Return only the lines from the top of the data down to the one that holds "Telefonansagen für Idealtours", both included, without any pictures.

++++++

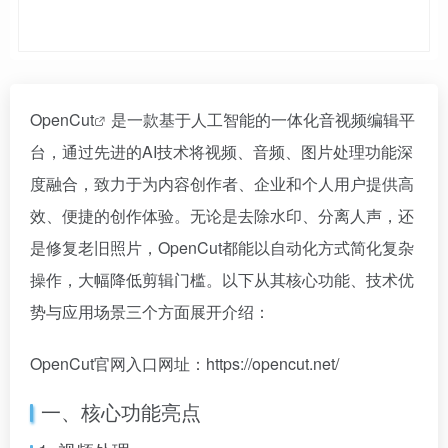
OpenCut
是一款基于人工智能的一体化音视频编辑平
台，通过先进的AI技术将视频、音频、图片处理功能深
度融合，致力于为内容创作者、企业和个人用户提供高
效、便捷的创作体验。无论是去除水印、分离人声，还
是修复老旧照片，OpenCut都能以自动化方式简化复杂
操作，大幅降低剪辑门槛。以下从其核心功能、技术优
势与应用场景三个方面展开介绍：
OpenCut官网入口网址：https://opencut.net/
一、核心功能亮点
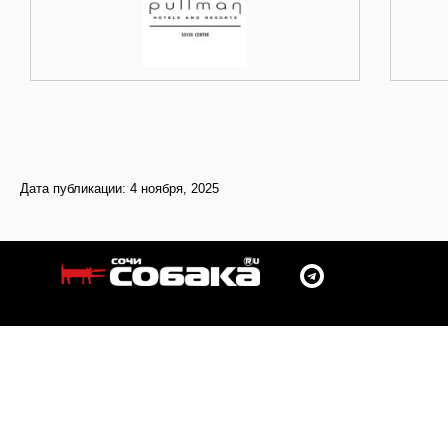
Дата публикации: 4 ноября, 2025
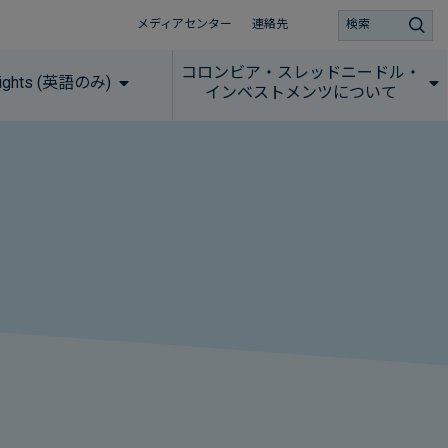
メディアセンター
連絡先
検索
コロンビア・スレッドニードル・
sights (英語のみ)
インベストメンツについて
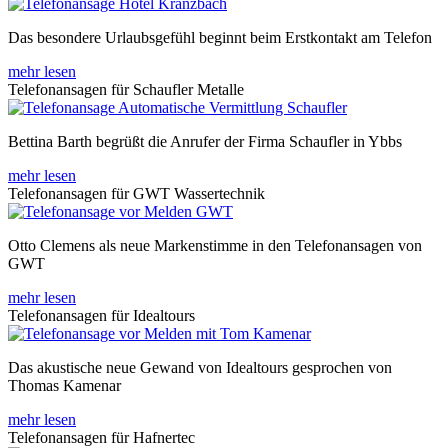
Das besondere Urlaubsgefühl beginnt beim Erstkontakt am Telefon
mehr lesen
Telefonansagen für Schaufler Metalle
Bettina Barth begrüßt die Anrufer der Firma Schaufler in Ybbs
mehr lesen
Telefonansagen für GWT Wassertechnik
Otto Clemens als neue Markenstimme in den Telefonansagen von
GWT
mehr lesen
Telefonansagen für Idealtours
Das akustische neue Gewand von Idealtours gesprochen von
Thomas Kamenar
mehr lesen
Telefonansagen für Hafnertec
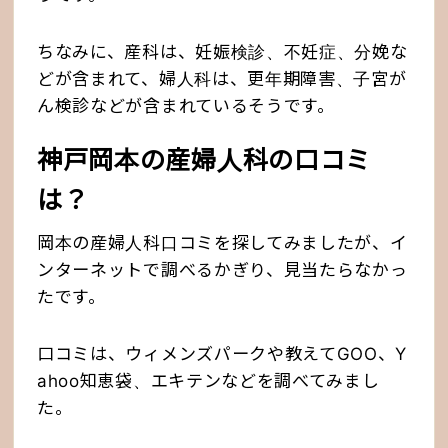
ちなみに、産科は、妊娠検診、不妊症、分娩な
どが含まれて、婦人科は、更年期障害、子宮が
ん検診などが含まれているそうです。
神戸岡本の産婦人科の口コミ
は？
岡本の産婦人科口コミを探してみましたが、イ
ンターネットで調べるかぎり、見当たらなかっ
たです。
口コミは、ウィメンズパークや教えてGOO、Y
ahoo知恵袋、エキテンなどを調べてみまし
た。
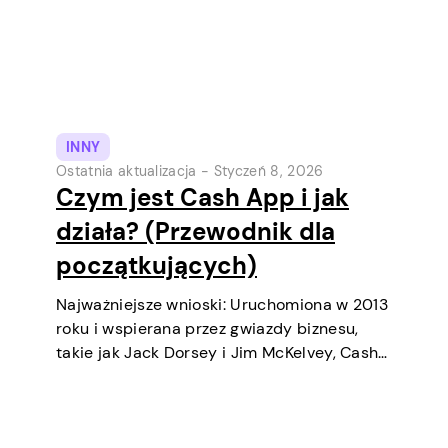
INNY
Ostatnia aktualizacja -
Styczeń 8, 2026
Czym jest Cash App i jak
działa? (Przewodnik dla
początkujących)
Najważniejsze wnioski: Uruchomiona w 2013
roku i wspierana przez gwiazdy biznesu,
takie jak Jack Dorsey i Jim McKelvey, Cash
App systematycznie stała się jednym z
najpopularniejszych narzędzi płatności
cyfrowych w USA. Początkowo była to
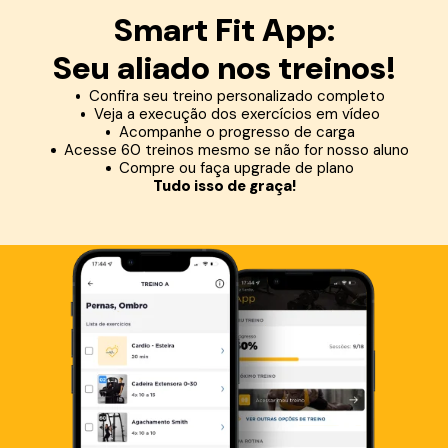
Smart Fit App:
Seu aliado nos treinos!
Confira seu treino personalizado completo
Veja a execução dos exercícios em vídeo
Acompanhe o progresso de carga
Acesse 60 treinos mesmo se não for nosso aluno
Compre ou faça upgrade de plano
Tudo isso de graça!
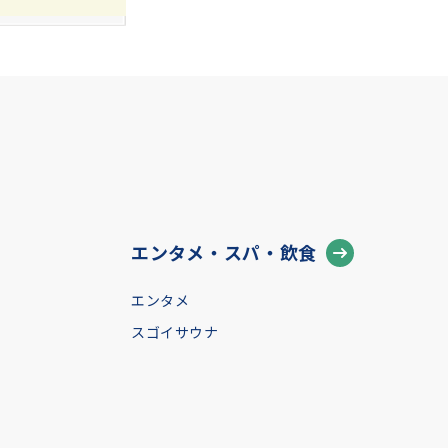
エンタメ・スパ・飲食
エンタメ
スゴイサウナ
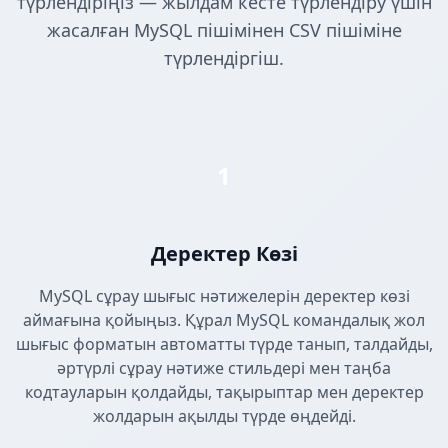
түрлендіріңіз — жылдам кесте түрлендіру үшін
жасалған MySQL пішімінен CSV пішіміне
түрлендіргіш.
1
Деректер Көзі
MySQL сұрау шығыс нәтижелерін деректер көзі
аймағына қойыңыз. Құрал MySQL командалық жол
шығыс форматын автоматты түрде танып, талдайды,
әртүрлі сұрау нәтиже стильдері мен таңба
кодтауларын қолдайды, тақырыптар мен деректер
жолдарын ақылды түрде өңдейді.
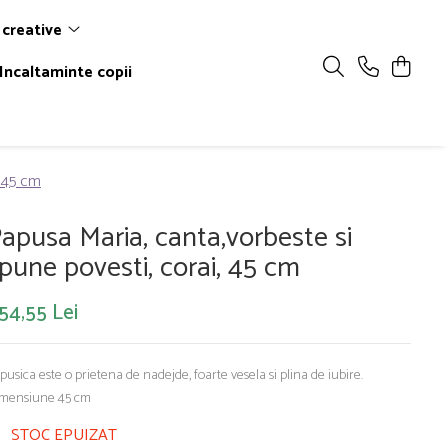
 creative
Incaltaminte copii
, 45 cm
apusa Maria, canta,vorbeste si
pune povesti, corai, 45 cm
54,55 Lei
pusica este o prietena de nadejde, foarte vesela si plina de iubire.
mensiune 45 cm
STOC EPUIZAT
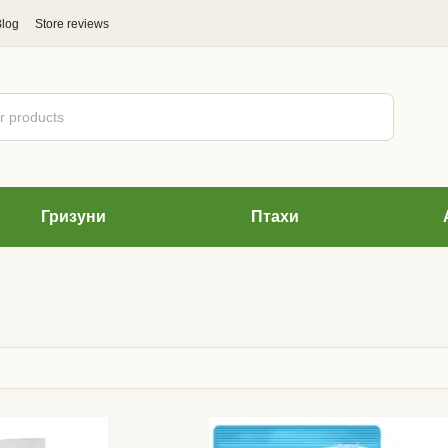
Blog
Store reviews
Гризуни
Птахи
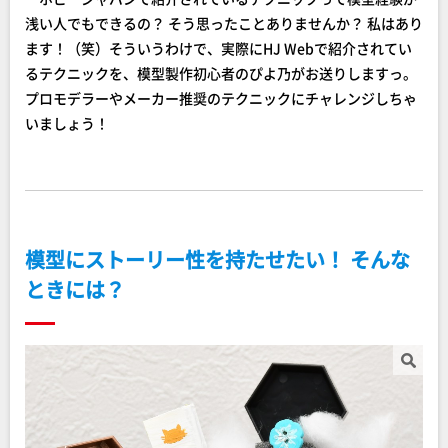
浅い人でもできるの？ そう思ったことありませんか？ 私はあり
ます！（笑）そういうわけで、実際にHJ Webで紹介されてい
るテクニックを、模型製作初心者のぴよ乃がお送りしますっ。
プロモデラーやメーカー推奨のテクニックにチャレンジしちゃ
いましょう！
模型にストーリー性を持たせたい！ そんな
ときには？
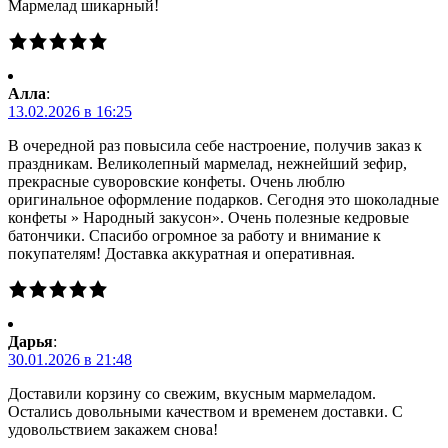
Мармелад шикарный!
Алла
:
13.02.2026 в 16:25
В очередной раз повысила себе настроение, получив заказ к
праздникам. Великолепный мармелад, нежнейший зефир,
прекрасные суворовские конфеты. Очень люблю
оригинальное оформление подарков. Сегодня это шоколадные
конфеты » Народный закусон». Очень полезные кедровые
батончики. Спасибо огромное за работу и внимание к
покупателям! Доставка аккуратная и оперативная.
Дарья
:
30.01.2026 в 21:48
Доставили корзину со свежим, вкусным мармеладом.
Остались довольными качеством и временем доставки. С
удовольствием закажем снова!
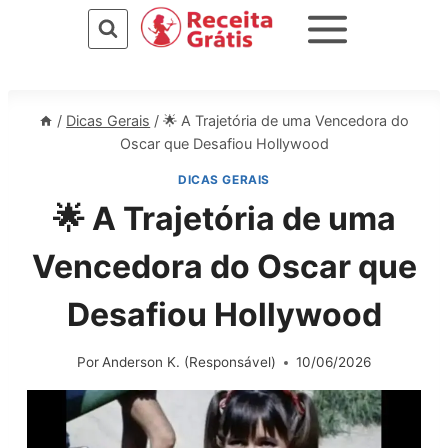
Pular
para
o
Conteúdo
/
Dicas Gerais
/
🌟 A Trajetória de uma Vencedora do
Oscar que Desafiou Hollywood
DICAS GERAIS
🌟 A Trajetória de uma
Vencedora do Oscar que
Desafiou Hollywood
Por
Anderson K. (Responsável)
10/06/2026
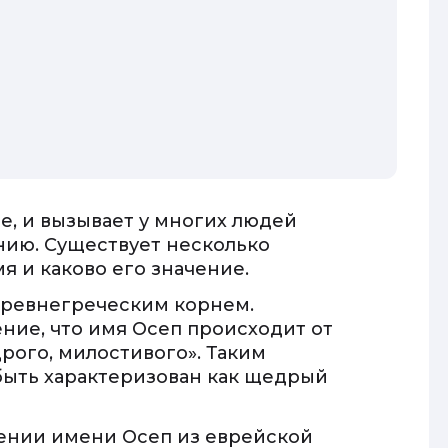
, и вызывает у многих людей
нию. Существует несколько
я и каково его значение.
 древнегреческим корнем.
ние, что имя Осеп происходит от
рого, милостивого». Таким
быть характеризован как щедрый
ении имени Осеп из еврейской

++++++

Expected output =
OpenCut
是一款基于人工智能的一体化音视频编辑平
台，通过先进的AI技术将视频、音频、图片处理功能深
度融合，致力于为内容创作者、企业和个人用户提供高
效、便捷的创作体验。无论是去除水印、分离人声，还
是修复老旧照片，OpenCut都能以自动化方式简化复杂
操作，大幅降低剪辑门槛。以下从其核心功能、技术优
势与应用场景三个方面展开介绍：
OpenCut官网入口网址：https://opencut.net/
一、核心功能亮点
Дата публикации: 4 ноября, 2025
メディアセンター
連絡先
検索
コロンビア・スレッドニードル・
sights (英語のみ)
インベストメンツについて
Das besondere Urlaubsgefühl beginnt beim Erstkontakt am Telefon
mehr lesen
Telefonansagen für Schaufler Metalle
Bettina Barth begrüßt die Anrufer der Firma Schaufler in Ybbs
mehr lesen
Telefonansagen für GWT Wassertechnik
Otto Clemens als neue Markenstimme in den Telefonansagen von
GWT
mehr lesen
Telefonansagen für Idealtours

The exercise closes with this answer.